И вдруг старпом заметил нечто, разом разогнавшее все его мысли о праздности и сне. Он быстро разбудил Маккиннона (ему пришлось это сделать, потому что привалившийся к нему боцман попросту упал бы, если бы Николсон встал без предупреждения), поднялся, перешагнул через скамью и опустился на колени у следующей скамьи. Дженкинс, матрос с сильными ожогами, лежал в весьма странной позе, скрючившись, полупривстав на колени, его окровавленные запястья все еще были привязаны к скамье, а голова прижата к воздушному ящику. Николсон нагнулся и потряс раненого за плечо, но тот завалился на бок еще сильнее, никак не реагируя. Тогда старпом потряс его снова, окликнул по имени – но Дженкинсу уже не суждено было ни проснуться, ни отозваться. По случайности или же с умыслом – скорее всего, с умыслом, несмотря на ограничивавшие его свободу веревки, – ночью он соскользнул со скамьи и утонул, утопился в нескольких дюймах набравшейся в лодку воды.

Николсон выпрямился и взглянул на Маккиннона. Тот сразу же все понял и кивнул. Людям с подорванным моральным духом не пойдет на пользу, если они проснутся и обнаружат среди себя мертвеца. Придется тихонько перекинуть его за борт, даже без мизерной заупокойной службы, – впрочем, это представлялось не слишком высокой ценой за сохранение и без того уже помутившегося рассудка тех нескольких человек, которые могут лишиться его окончательно, проснувшись и увидев то, что в конечном счете обязательно произойдет со всеми ими.

Однако Дженкинс оказался тяжелее, чем можно было подумать, вдобавок его тело неуклюже застряло между скамьями. К тому времени, когда Маккиннон перерезал своим складным ножом путы и помог Николсону подтащить труп к боковому сиденью, проснулась по меньшей мере половина пассажиров лодки, и теперь они наблюдали за действиями двух мужчин с необъяснимым недоумением в тусклых глазах, хотя прекрасно понимали, что матрос мертв. Никто не произнес ни слова, и старпом с боцманом уже понадеялись, что им удастся предать тело воде без истерик и паники, когда с носа лодки внезапно раздался высокий пронзительный крик, почти вопль, так что даже самые усталые и апатичные резко обернулись и уставились в ту сторону. Николсон и Маккиннон, вздрогнув от неожиданности, выронили тело и тоже повернулись. В полнейшей тишине тропического рассвета крик прозвучал неестественно громко.

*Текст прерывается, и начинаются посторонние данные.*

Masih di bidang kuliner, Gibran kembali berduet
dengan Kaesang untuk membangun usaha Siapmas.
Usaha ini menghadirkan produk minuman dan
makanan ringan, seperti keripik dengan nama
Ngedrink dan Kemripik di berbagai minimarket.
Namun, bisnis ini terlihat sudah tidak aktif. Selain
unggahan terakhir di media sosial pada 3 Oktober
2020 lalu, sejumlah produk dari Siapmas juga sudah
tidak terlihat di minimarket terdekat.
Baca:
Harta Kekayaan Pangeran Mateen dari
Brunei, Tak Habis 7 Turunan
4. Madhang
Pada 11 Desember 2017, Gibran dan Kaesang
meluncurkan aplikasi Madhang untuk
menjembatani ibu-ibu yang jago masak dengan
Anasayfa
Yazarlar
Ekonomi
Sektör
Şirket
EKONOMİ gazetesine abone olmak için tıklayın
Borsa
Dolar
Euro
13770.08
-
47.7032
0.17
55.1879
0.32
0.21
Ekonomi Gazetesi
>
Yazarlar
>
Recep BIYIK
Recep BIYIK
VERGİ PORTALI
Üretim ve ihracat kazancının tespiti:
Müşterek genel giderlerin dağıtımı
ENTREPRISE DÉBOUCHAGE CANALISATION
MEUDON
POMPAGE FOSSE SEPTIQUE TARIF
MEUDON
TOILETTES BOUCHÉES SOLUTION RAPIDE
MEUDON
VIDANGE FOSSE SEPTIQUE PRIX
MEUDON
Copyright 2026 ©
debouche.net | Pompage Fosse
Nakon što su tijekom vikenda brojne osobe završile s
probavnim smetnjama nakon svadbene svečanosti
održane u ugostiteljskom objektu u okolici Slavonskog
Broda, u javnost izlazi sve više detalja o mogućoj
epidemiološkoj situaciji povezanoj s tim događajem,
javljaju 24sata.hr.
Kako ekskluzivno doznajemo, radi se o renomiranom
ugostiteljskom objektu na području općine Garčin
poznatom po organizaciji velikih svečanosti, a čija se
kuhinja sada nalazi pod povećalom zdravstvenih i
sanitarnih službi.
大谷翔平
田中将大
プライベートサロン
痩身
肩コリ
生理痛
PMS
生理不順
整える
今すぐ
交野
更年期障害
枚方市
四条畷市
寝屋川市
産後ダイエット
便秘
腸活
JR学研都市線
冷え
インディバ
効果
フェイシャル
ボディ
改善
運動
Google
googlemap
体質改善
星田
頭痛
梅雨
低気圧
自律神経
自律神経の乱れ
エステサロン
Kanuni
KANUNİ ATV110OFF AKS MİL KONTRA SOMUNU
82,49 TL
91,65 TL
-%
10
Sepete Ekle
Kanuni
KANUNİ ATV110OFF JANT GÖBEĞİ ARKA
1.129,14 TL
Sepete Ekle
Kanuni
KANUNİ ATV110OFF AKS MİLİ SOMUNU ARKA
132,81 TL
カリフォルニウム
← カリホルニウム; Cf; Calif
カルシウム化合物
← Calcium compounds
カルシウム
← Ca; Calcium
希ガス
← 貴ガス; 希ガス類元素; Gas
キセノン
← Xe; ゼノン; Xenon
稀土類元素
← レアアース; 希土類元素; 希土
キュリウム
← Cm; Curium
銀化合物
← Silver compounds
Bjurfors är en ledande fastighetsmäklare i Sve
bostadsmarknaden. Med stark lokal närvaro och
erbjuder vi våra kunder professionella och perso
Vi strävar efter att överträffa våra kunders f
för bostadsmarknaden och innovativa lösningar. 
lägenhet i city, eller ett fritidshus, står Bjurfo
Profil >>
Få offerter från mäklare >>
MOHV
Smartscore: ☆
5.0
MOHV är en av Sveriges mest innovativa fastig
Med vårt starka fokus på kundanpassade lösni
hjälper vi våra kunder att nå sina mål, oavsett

Вопил молоденький солдат, Синклер, вот только смотрел он не на Дженкинса. Паренек стоял на коленях на досках пола, плавно раскачиваясь взад-вперед, и неотрывно смотрел на кого-то, распростертого перед ним на спине. Потом он завалился на бок, положил руки на планшир и уронил на них голову, продолжая тихонько подвывать.

Через три секунды Николсон оказался рядом с солдатом и уставился на человека, лежащего на дне шлюпки. Впрочем, на досках пола покоилось не все тело: ноги зацепились за скамью внутренними сгибами коленей и нелепо торчали вверх. Человек явно упал со скамьи спиной назад, и теперь его затылок полностью скрывался под водой на дне шлюпки. Это оказался Ахмед, странный молчаливый приятель Фарнхолма, и он был мертв.

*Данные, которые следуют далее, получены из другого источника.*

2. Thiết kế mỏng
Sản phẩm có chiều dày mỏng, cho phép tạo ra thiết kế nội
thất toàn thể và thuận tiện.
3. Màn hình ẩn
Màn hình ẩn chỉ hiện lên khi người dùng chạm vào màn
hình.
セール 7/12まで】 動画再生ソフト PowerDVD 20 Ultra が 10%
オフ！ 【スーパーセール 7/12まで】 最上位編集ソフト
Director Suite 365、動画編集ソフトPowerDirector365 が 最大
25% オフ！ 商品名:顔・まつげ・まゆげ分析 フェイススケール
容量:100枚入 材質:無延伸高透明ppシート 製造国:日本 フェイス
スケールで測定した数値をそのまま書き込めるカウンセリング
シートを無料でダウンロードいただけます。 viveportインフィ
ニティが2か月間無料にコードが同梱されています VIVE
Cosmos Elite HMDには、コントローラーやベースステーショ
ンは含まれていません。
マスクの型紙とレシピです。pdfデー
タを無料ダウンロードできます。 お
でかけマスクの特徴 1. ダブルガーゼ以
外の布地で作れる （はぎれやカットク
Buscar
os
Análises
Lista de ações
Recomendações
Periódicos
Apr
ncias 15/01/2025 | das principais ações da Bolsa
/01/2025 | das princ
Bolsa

Николсон склонился над муллой, быстро сунул руку под его черный балахон, чтобы пощупать сердце, и так же быстро ее вытащил. Плоть была холодной и липкой: смерть наступила несколько часов назад.

Старпом в замешательстве покачал головой, озадаченно посмотрел на Маккиннона и увидел на его лице отражение собственных чувств. Он снова склонился над трупом и попытался поднять его за голову и плечи, и вот тут его удивление переросло в потрясение. Тело удалось сдвинуть только на два дюйма. Николсон сделал еще попытку, и опять безрезультатно. По его знаку Маккиннон слегка повернул муллу на бок, а сам Николсон опустился на колени так низко, что лицом почти окунулся в воду, и лишь тогда обнаружил причину, из-за которой труп не получалось поднять. Между лопаток Ахмеда торчал складной нож, вонзенный в плоть по самую рукоятку, и вот она-то и застряла между досками пола.